Section 2.3 - Annual Payments
The Corporation covenants with the Trustee to pay or cause the Optionees to pay to the
Trustee sufficient funds in order that the Trustee is in a position to pay to each and
every Holder of the Mortgages:

(a)   on ___________, ________, interest at the rate set forth herein on the Original
      Principal Amount from the date of each Mortgage to ___________, ________;

(b)   on ___________, ________ and on the ______ day of __________________ in each
      and every year thereafter to and including ________________, __________, an
      annual payment of interest of ______________ Dollars ($_________); and

(c)   on ________________, __________, the unpaid principal amount and all unpaid
      interest accrued thereon, at the said rate, to but excluding such date.
                                           -6-



Section 2.4 - Original Grant
___________________ Mortgages each in the sum of $_____________ and to the
aggregate principal amount of $______________________ are hereby authorized to be
granted and secured hereby and shall be executed by the Corporation, authenticated by
or on behalf of the Trustee and delivered by it, without receiving any consideration
therefor, upon delivery to the Trustee of:

(a)    an order of the Corporation as to the authentication and delivery of the
       Mortgages;

(b)    a certificate of the Corporation that no Default has occurred and is continuing or
       will occur by reason of the execution and delivery of this Trust Deed or the grant
       of the Mortgages.

Section 2.5 - Execution of Mortgages
The Mortgages, to be valid, shall be under the corporate seal of the Corporation and
shall be signed by an officer of the Corporation.

Section 2.6 - Authentication by Trustee
No Mortgage shall be granted or, if granted, shall entitle the Holder to the benefit
hereof until it has been authenticated by or on behalf of the Trustee.
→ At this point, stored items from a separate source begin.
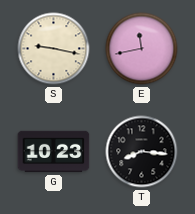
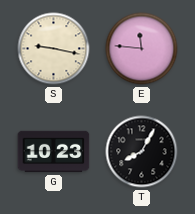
E: 11:43 -> 11:46
T: 8:16 -> 8:05
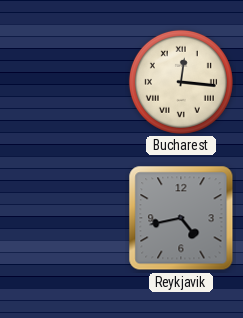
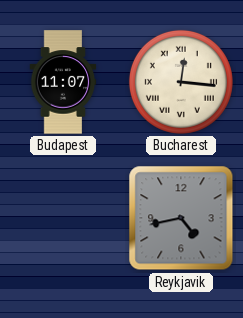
Budapest: none -> 11:07
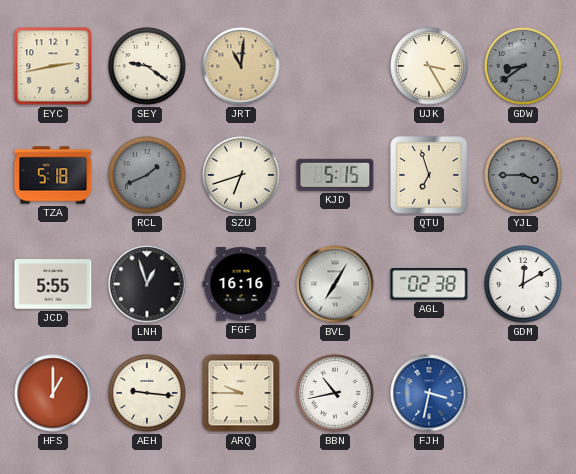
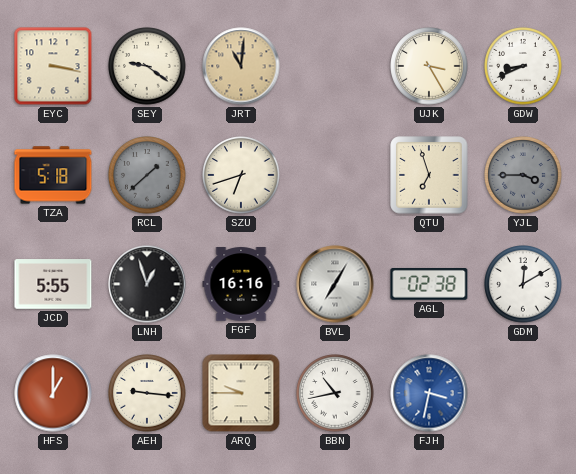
EYC: 2:43 -> 3:17
GDW: 8:39 -> 8:41
GDW dial: grey -> white
RCL: 1:41 -> 1:38
KJD: 5:15 -> none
Such authentication
by the Trustee in connection with each Mortgage shall be in the form of a Certificate of
Authentication attached as Schedule “A” to the form of Mortgage set forth in Schedule
“B” hereto, which shall be conclusive evidence as against the Corporation that the
Mortgage referred to therein has been duly granted hereunder, is a valid obligation of
the Corporation and that the Holder is entitled to the benefit hereof and to the benefit of
the Mortgage.

The Certificate of Authentication of the Trustee given in association with each Mortgage
shall not be construed as a representation or warranty by the Trustee as to the validity
of this Trust Deed or of the Mortgages (except the due authentication thereof and any
other warranties imposed by law), provided that the Certificate of Authentication shall
be evidence of ownership of the Mortgage by the Holder thereof.
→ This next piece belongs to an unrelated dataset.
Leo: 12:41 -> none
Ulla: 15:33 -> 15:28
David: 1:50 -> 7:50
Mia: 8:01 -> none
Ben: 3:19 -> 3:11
Section 2.7 - Replacement of Mortgages
In case any of the Certificates of Authentication shall become mutilated or lost,
destroyed or stolen, the Corporation shall issue, and thereupon the Trustee shall
authenticate and deliver, a new Certificate of Authentication of like date and tenor as
the one mutilated, lost, destroyed or stolen in exchange for and in place of and upon
cancellation of such mutilated Certificate of Authentication or in lieu of and in
substitution for such lost, destroyed or stolen Certificate of Authentication and the new
                                           -7-


Certificate of Authentication shall be conclusive evidence that the Mortgage referred to
therein shall be entitled to the benefit and security hereof and rank equally in
accordance with its terms with all other Mortgages.
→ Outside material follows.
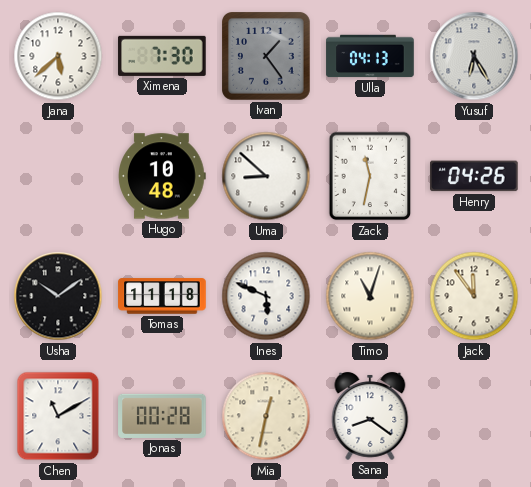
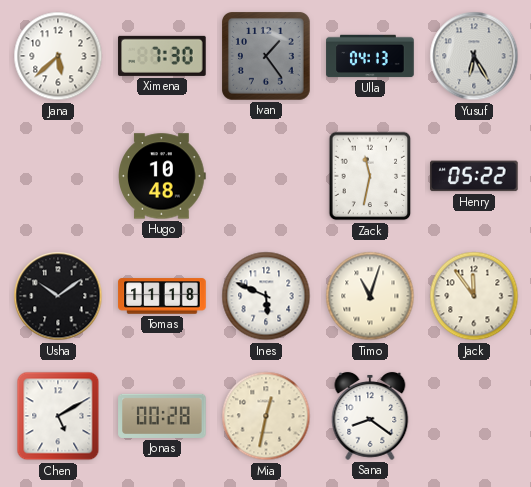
Uma: 8:52 -> none
Henry: 04:26 -> 05:22
Chen: 11:10 -> 5:10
The applicant for a new Certificate of Authentication pursuant hereto shall bear the cost
of the issue thereof and, in case of loss, destruction or theft, shall, as a condition
precedent to the issue thereof, furnish to the Corporation and to the Trustee such
evidence of ownership and of the loss, destruction or theft of the Certificate of
Authentication so lost, destroyed or stolen as shall be satisfactory to the Corporation
and to the Trustee in their discretion, and such applicant may also be required to
furnish indemnity in amount and form satisfactory to them in their discretion, and shall
pay the reasonable charges of the Corporation and the Trustee in connection therewith.

      ARTICLE 3 - REGISTRATION, TRANSFER, EXCHANGE AND OWNERSHIP
Section 3.1 - Register
The Corporation shall cause to be kept, with respect to the Mortgages, the Register at
the principal office of the Trustee in _________________, _________________. The
Trustee shall enter in the Register the name and latest known address of each Person
who is or has been a Holder and the particulars of the Mortgages held by such Person.
The registration of any Mortgage and the unpaid principal amount thereof on the date
of such registration shall be noted on such Mortgage by the Trustee.

Section 3.2 - Transferee Entitled to Registration
The transferee of a Mortgage, after:

(a)     presentment thereof to the Trustee at the principal office of the Trustee in
        _________________, _________________ bearing or accompanied by an
        instrument of transfer in form and execution satisfactory to the Trustee, or such
        endorsement as is permitted by law, in each case signed by the Holder or his
        executors, administrators, successors or other legal representatives; and

(b)     compliance with such reasonable requirements, if any, as the Trustee may
        lawfully prescribe and, in any event, with all other conditions in that behalf
        prescribed by law

shall be entitled to be recorded on the Register as the owner of such Mortgage.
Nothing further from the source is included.